When a line in the records contains the string "pixel", copy that line.

Working data:
::::

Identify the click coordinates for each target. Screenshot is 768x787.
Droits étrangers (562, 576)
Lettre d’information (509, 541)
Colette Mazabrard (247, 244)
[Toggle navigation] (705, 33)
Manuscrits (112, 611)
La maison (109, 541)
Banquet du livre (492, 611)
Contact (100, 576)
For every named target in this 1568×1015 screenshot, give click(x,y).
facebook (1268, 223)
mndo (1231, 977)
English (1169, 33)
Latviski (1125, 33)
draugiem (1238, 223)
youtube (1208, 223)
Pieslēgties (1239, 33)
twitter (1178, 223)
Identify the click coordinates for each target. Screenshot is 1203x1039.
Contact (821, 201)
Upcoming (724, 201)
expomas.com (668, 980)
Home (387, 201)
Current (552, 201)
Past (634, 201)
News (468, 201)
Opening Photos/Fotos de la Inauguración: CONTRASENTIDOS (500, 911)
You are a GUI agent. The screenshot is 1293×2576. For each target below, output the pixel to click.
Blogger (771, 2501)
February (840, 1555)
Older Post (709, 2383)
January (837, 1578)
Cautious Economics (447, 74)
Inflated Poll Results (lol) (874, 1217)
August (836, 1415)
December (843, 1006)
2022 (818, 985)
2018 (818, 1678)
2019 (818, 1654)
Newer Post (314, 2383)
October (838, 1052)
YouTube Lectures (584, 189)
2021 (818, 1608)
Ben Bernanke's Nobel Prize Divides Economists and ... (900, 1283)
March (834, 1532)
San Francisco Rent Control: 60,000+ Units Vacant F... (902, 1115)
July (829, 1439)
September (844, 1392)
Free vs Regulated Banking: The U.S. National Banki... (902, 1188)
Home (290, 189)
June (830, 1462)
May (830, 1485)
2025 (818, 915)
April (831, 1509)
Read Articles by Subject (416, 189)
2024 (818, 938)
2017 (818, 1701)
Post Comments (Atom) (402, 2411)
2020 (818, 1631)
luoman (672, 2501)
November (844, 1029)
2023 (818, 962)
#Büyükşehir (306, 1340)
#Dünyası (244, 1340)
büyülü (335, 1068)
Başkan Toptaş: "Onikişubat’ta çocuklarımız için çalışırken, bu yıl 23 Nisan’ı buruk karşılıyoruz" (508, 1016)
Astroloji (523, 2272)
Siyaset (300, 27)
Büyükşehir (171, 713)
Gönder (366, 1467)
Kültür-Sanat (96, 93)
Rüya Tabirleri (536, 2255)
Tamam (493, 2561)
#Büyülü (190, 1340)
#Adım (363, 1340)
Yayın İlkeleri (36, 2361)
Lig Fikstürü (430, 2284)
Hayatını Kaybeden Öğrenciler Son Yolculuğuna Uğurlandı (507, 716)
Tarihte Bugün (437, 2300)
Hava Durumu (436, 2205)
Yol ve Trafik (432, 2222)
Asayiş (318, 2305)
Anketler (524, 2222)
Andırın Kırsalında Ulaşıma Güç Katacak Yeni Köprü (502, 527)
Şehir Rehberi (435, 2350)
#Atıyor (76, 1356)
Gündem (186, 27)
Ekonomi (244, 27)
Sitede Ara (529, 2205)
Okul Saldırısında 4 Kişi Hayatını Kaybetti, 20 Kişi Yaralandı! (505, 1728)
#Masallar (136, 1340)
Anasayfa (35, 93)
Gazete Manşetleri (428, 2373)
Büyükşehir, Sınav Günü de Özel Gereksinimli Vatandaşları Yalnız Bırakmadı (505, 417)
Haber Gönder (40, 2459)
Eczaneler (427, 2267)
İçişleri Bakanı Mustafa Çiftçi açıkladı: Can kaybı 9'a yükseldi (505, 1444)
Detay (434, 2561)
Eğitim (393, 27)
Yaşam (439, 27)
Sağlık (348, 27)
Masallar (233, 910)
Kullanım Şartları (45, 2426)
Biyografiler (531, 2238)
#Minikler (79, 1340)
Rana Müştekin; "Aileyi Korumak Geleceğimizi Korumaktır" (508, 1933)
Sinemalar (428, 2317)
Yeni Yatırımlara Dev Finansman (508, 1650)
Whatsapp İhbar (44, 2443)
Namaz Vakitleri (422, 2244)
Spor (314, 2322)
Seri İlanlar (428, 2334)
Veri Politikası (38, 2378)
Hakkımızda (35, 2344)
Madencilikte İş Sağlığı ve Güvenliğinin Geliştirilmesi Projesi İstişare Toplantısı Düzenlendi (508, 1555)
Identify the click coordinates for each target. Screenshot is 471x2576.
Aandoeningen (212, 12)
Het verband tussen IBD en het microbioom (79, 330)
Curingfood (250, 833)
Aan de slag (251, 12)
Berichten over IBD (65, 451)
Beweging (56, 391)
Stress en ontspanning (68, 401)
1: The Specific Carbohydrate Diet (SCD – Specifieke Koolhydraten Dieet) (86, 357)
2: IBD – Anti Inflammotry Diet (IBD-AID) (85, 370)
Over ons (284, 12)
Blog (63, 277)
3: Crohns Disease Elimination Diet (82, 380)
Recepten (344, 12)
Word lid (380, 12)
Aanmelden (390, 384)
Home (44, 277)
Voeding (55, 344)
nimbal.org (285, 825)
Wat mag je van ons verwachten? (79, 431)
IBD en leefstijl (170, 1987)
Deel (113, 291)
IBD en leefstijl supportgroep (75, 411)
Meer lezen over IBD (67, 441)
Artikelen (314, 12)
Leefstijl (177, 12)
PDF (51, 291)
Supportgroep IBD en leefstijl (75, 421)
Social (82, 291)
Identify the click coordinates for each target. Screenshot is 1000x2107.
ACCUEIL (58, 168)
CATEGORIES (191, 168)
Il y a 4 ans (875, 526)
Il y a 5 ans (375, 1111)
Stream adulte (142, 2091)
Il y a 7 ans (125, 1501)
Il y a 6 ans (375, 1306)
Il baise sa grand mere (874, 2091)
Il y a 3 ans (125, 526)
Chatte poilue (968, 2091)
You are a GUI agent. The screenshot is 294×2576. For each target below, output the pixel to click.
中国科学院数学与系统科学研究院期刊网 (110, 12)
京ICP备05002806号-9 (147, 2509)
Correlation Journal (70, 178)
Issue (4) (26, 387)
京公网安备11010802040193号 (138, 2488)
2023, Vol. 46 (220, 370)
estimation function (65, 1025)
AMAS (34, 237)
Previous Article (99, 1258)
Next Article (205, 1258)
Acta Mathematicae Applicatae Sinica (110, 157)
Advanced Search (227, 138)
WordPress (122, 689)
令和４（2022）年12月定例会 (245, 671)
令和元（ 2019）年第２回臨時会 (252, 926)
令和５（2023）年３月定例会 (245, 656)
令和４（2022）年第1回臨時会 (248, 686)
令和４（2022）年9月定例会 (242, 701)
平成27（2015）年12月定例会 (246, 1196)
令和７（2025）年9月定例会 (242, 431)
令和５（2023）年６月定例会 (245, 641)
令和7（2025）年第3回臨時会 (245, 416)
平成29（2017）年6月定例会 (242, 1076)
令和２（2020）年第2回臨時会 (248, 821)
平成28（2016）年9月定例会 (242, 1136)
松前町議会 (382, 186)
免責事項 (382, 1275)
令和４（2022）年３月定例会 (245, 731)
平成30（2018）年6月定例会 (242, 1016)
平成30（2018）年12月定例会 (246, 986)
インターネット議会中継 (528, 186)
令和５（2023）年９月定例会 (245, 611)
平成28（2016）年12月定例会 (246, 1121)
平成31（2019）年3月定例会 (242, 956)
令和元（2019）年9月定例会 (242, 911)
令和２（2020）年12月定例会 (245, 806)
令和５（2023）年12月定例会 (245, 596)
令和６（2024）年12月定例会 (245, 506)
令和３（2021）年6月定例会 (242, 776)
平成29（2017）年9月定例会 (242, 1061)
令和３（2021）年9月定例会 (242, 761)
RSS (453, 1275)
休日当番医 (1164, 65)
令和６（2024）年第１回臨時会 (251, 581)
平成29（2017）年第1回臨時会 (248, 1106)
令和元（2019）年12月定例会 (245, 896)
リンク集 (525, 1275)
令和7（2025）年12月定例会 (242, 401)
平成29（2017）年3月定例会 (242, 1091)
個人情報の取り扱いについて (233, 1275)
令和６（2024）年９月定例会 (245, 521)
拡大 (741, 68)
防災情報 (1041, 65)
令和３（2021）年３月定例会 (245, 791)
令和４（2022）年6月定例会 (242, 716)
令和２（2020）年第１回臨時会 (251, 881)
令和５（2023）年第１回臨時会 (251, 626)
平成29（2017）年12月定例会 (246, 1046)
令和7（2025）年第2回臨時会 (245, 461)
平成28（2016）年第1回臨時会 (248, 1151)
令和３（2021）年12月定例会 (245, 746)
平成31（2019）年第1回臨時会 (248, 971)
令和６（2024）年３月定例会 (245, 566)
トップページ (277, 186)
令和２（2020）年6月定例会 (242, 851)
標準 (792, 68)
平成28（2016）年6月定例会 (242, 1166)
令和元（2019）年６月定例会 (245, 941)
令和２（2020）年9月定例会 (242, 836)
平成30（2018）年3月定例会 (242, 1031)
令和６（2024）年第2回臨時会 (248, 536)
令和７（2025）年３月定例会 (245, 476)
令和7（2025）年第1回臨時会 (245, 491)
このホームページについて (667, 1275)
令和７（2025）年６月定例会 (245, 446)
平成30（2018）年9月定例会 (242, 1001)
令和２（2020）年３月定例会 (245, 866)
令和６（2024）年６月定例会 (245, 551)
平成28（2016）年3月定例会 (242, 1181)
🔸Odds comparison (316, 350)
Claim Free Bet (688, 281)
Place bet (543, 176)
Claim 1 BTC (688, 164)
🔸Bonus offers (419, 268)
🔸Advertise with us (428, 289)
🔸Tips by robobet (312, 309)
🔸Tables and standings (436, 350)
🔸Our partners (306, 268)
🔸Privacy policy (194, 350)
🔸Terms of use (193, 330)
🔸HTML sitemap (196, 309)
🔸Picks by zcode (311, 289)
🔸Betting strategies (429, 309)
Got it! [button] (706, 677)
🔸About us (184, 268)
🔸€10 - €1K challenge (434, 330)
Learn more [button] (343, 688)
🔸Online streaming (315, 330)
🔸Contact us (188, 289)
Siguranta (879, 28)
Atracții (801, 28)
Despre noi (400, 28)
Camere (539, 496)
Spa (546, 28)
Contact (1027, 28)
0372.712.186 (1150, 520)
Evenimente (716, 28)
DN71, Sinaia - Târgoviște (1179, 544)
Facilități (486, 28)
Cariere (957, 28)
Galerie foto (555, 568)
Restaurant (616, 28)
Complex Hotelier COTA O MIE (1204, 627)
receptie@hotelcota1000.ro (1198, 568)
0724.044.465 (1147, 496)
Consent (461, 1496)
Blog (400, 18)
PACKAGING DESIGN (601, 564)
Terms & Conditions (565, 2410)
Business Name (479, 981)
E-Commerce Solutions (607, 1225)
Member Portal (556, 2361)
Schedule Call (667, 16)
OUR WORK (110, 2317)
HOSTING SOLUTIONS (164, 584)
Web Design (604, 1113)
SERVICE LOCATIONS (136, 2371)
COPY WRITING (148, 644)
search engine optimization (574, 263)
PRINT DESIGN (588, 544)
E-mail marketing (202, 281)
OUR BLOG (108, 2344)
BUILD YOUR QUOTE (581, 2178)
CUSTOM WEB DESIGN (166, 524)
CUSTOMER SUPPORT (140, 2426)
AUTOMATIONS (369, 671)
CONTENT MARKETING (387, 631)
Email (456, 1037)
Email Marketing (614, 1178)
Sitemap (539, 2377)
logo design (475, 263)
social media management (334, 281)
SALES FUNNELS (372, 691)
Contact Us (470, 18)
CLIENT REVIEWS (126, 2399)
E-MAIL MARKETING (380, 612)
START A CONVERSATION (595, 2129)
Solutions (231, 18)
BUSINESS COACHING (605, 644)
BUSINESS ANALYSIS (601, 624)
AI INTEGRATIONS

::::

Reply to the exercise:
You are a GUI agent. The screenshot is 1293×2576. For each target below, output the pixel to click.
You are a GUI agent. The screenshot is 294×2576. For each target below, output the pixel to click.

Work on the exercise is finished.